#### GIVEN ENTRIES
↓↓↓
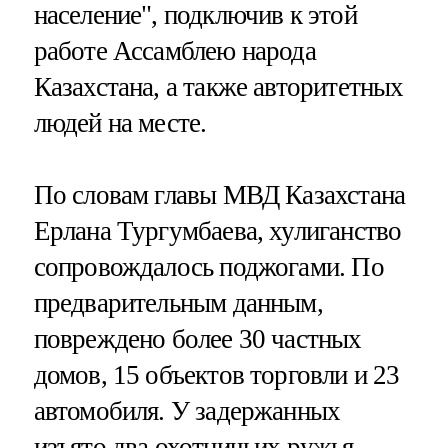
население", подключив к этой
работе Ассамблею народа
Казахстана, а также авторитетных
людей на месте.
По словам главы МВД Казахстана
Ерлана Тургумбаева, хулиганство
сопровождалось поджогами. По
предварительным данным,
повреждено более 30 частных
домов, 15 объектов торговли и 23
автомобиля. У задержанных
изъято два охотничьих ружья.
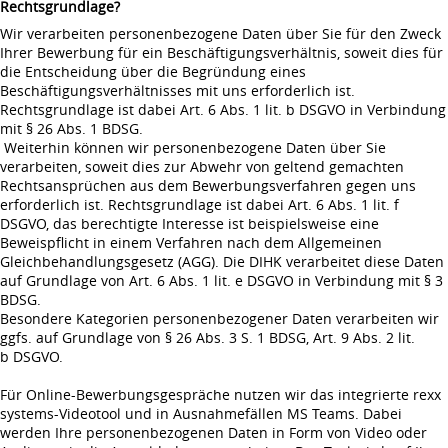
Rechtsgrundlage?
Wir verarbeiten personenbezogene Daten über Sie für den Zweck
Ihrer Bewerbung für ein Beschäftigungsverhältnis, soweit dies für
die Entscheidung über die Begründung eines
Beschäftigungsverhältnisses mit uns erforderlich ist.
Rechtsgrundlage ist dabei Art. 6 Abs. 1 lit. b DSGVO in Verbindung
mit § 26 Abs. 1 BDSG.
Weiterhin können wir personenbezogene Daten über Sie
verarbeiten, soweit dies zur Abwehr von geltend gemachten
Rechtsansprüchen aus dem Bewerbungsverfahren gegen uns
erforderlich ist. Rechtsgrundlage ist dabei Art. 6 Abs. 1 lit. f
DSGVO, das berechtigte Interesse ist beispielsweise eine
Beweispflicht in einem Verfahren nach dem Allgemeinen
Gleichbehandlungsgesetz (AGG). Die DIHK verarbeitet diese Daten
auf Grundlage von Art. 6 Abs. 1 lit. e DSGVO in Verbindung mit § 3
BDSG.
Besondere Kategorien personenbezogener Daten verarbeiten wir
ggfs. auf Grundlage von § 26 Abs. 3 S. 1 BDSG, Art. 9 Abs. 2 lit.
b DSGVO.
Für Online-Bewerbungsgespräche nutzen wir das integrierte rexx
systems-Videotool und in Ausnahmefällen MS Teams. Dabei
werden Ihre personenbezogenen Daten in Form von Video oder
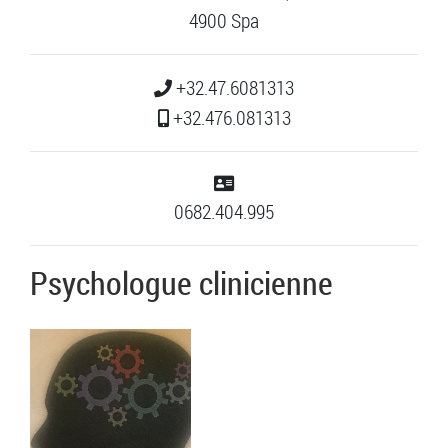
4900 Spa
+32.47.6081313
+32.476.081313
0682.404.995
Psychologue clinicienne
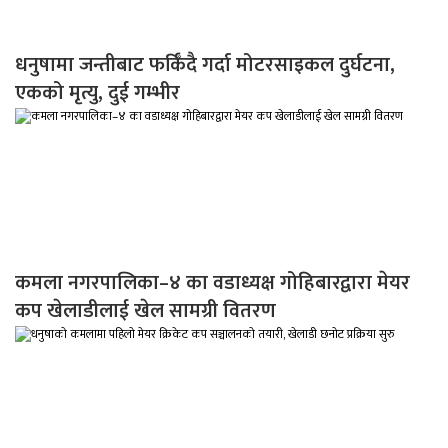
धनुषामा जन्तीबाट फर्किँदै गर्दा मोटरसाइकल दुर्घटना,
एकको मृत्यु, दुई गम्भीर
कमला नगरपालिका–४ का वडाध्यक्ष गोहिबारद्वारा मेयर
कप खेलाडीलाई खेल सामग्री वितरण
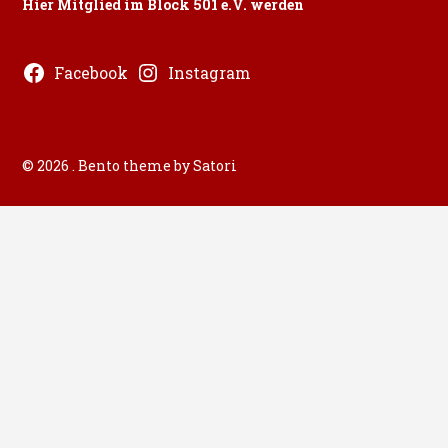
Hier Mitglied im Block 501 e.V. werden
Facebook
Instagram
© 2026 . Bento theme by Satori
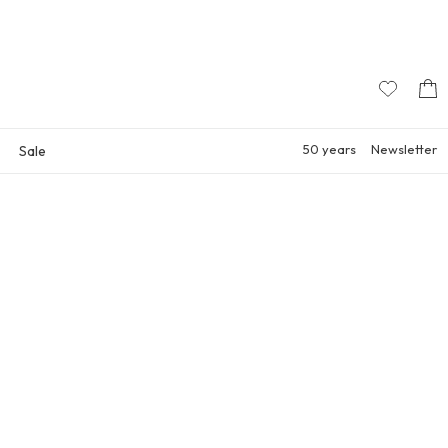
50 years
Newsletter
Sale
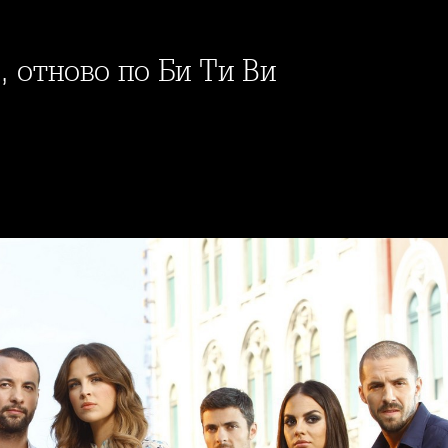
", отново по Би Ти Ви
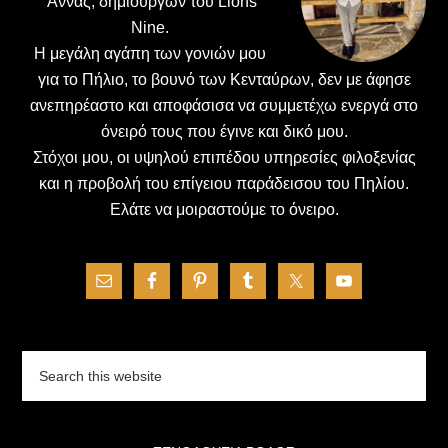
΄Αννας, δημιουργών του Lions
Nine.
H μεγάλη αγάπη των γονιών μου
για το Πήλιο, το βουνό των Κενταύρων, δεν με άφησε
ανεπηρέαστο και αποφάσισα να συμμετέχω ενεργά στο
όνειρό τους που έγινε και δικό μου.
Στόχοι μου, οι υψηλού επιπέδου υπηρεσίες φιλοξενίας
και η προβολή του επίγειου παράδεισου του Πηλίου.
Ελάτε να μοιραστούμε το όνειρο.
Search
this
website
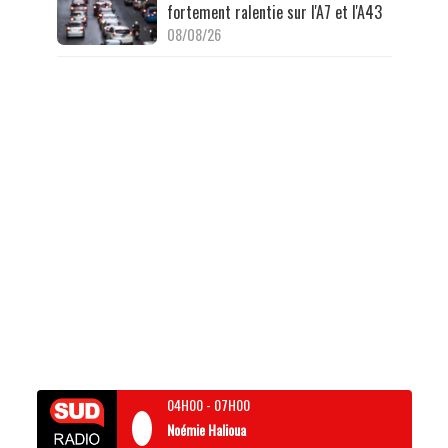
fortement ralentie sur l'A7 et l'A43
08/08/26
04H00
-
07H00
Noémie Halioua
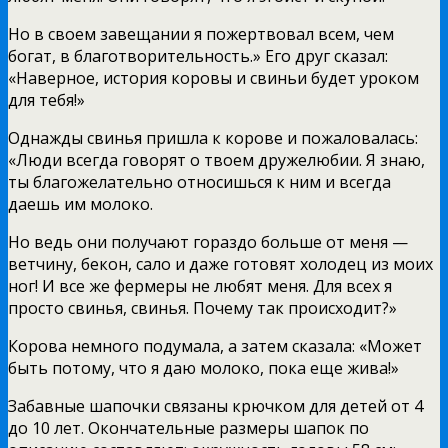
Но в своем завещании я пожертвовал всем, чем
богат, в благотворительность.» Его друг сказал:
«Наверное, история коровы и свиньи будет уроком
для тебя!»
Однажды свинья пришла к корове и пожаловалась:
«Люди всегда говорят о твоем дружелюбии. Я знаю,
ты благожелательно относишься к ним и всегда
даешь им молоко.
Но ведь они получают гораздо больше от меня —
ветчину, бекон, сало и даже готовят холодец из моих
ног! И все же фермеры не любят меня. Для всех я
просто свинья, свинья. Почему так происходит?»
Корова немного подумала, а затем сказала: «Может
быть потому, что я даю молоко, пока еще жива!»
Забавные шапочки связаны крючком для детей от 4
до 10 лет. Окончательные размеры шапок по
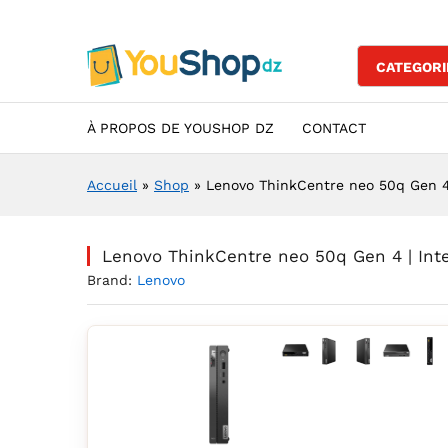
Lenovo ThinkCentre neo 50q G
Description
Specification
Avis (0)
CATEGORI
À PROPOS DE YOUSHOP DZ
CONTACT
Accueil
»
Shop
»
Lenovo ThinkCentre neo 50q Gen 4 |
Lenovo ThinkCentre neo 50q Gen 4 | Inte
Brand:
Lenovo
Agrandir l’image : Leno
Agrandir l’image : 
Agrandir l’ima
Agrandir 
Agra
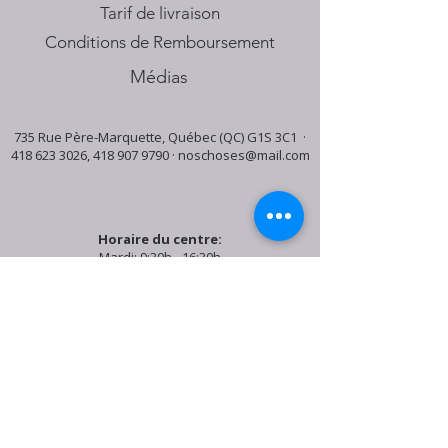
Tarif de livraison
Conditions de Remboursement
Médias
735 Rue Père-Marquette, Québec (QC) G1S 3C1 ·
418 623 3026
,
418 907 9790
·
noschoses@mail.com
Horaire du centre:
Mardi: 9:30h - 16:30h
Jeudi: 9:30h - 19:00h
Samedi: 9:30h - 15:30h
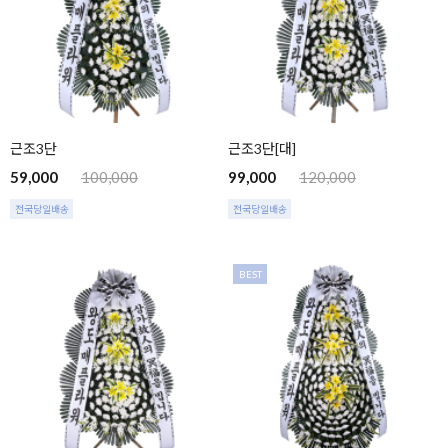
근조3단
근조3단[대]
59,000
100,000
99,000
120,000
전국당일배송
전국당일배송
BEST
↑↑↑
#### INSTRUCTIONS TO FOLLOW
Your answer should contain only the lines from the beginning of the listing above through the line with "die Entscheidung über die Begründung eines", copied exactly and without the pictures.

#### EXERCISE ANSWER
население", подключив к этой
работе Ассамблею народа
Казахстана, а также авторитетных
людей на месте.
По словам главы МВД Казахстана
Ерлана Тургумбаева, хулиганство
сопровождалось поджогами. По
предварительным данным,
повреждено более 30 частных
домов, 15 объектов торговли и 23
автомобиля. У задержанных
изъято два охотничьих ружья.
Rechtsgrundlage?
Wir verarbeiten personenbezogene Daten über Sie für den Zweck
Ihrer Bewerbung für ein Beschäftigungsverhältnis, soweit dies für
die Entscheidung über die Begründung eines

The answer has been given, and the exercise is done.